Ricordare per non dimenticare chi con gesti semplici ha saputo lasciare il segno nel territorio e nel cuore della comunità. Ieri, domenica 13 aprile, nella cornice della festa del paese, si è tenuto un momento di intensa partecipazione e ricordo collettivo: la consegna della benemerenza civica alla memoria di Maria Luisa Sarti.

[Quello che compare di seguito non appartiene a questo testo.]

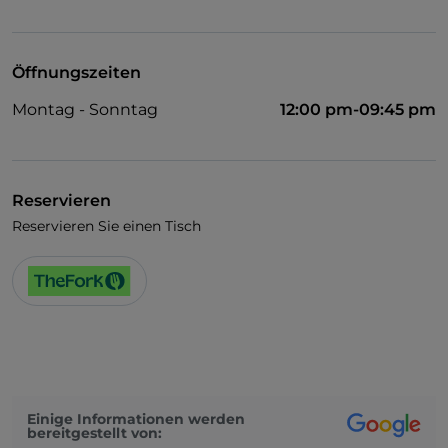
WLAN
Öffnungszeiten
Montag - Sonntag
12:00 pm-09:45 pm
Reservieren
Reservieren Sie einen Tisch
Einige Informationen werden
bereitgestellt von:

“Gelso d’Oro” alla memoria della storica volontaria
Un riconoscimento carico di significato consegnato alle figlie che hanno ritirato il premio tra emozione e gratitudine. La cerimonia si è svolta in un clima di grande commozione. Anche il sindaco Rosella Maggiolini, particolarmente emozionato, ha voluto sottolineare il ruolo fondamentale della storica volontaria anche nella sua vita personale: “Per me è stata una grande insegnante, una vera maestra di vita”, ha dichiarato dando voce anche a un sentimento diffuso tra i presenti. Presenti alla cerimonia anche il parroco don Cristiano Carpanese, gli assessori Mario Riva, Michela Bonfanti e Francesca Papi, i consiglieri Riccardo Riva e Mauro Spialtini.

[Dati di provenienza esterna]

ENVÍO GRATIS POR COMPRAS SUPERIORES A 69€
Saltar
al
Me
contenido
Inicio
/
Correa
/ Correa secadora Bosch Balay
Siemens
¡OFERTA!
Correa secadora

Una vita dedicata al prossimo
Nel corso della sua vita Maria Luisa Sarti ha incarnato un esempio autentico di altruismo, dedizione e profondo senso civico. Dopo una lunga esperienza nel campo dell’assistenza, non ha mai interrotto il suo impegno verso gli altri, continuando anche dopo il pensionamento a mettere a disposizione tempo, competenze e una straordinaria sensibilità umana. Il suo operato ha dimostrato come il volontariato non sia soltanto un’attività ma una scelta di vita, portata avanti con coerenza e passione.

Sostegno per anziani e persone fragili
All’interno dell’Associazione Volontari di Carnate e in particolare nel progetto “Insieme è meglio”, la sua presenza è stata costante e preziosa. Per molti anziani e per tutte le persone che hanno avuto modo di incontrarla è stata davvero un punto di riferimento sicuro, capace di offrire ascolto. Con discrezione e competenza ha contribuito a costruire una comunità più solidale e inclusiva, lasciando un segno profondo nelle loro vite. Tutti valori che le sono valse il “Gelso d’Oro” postumo, massima onorificenza civica prevista dal Comune.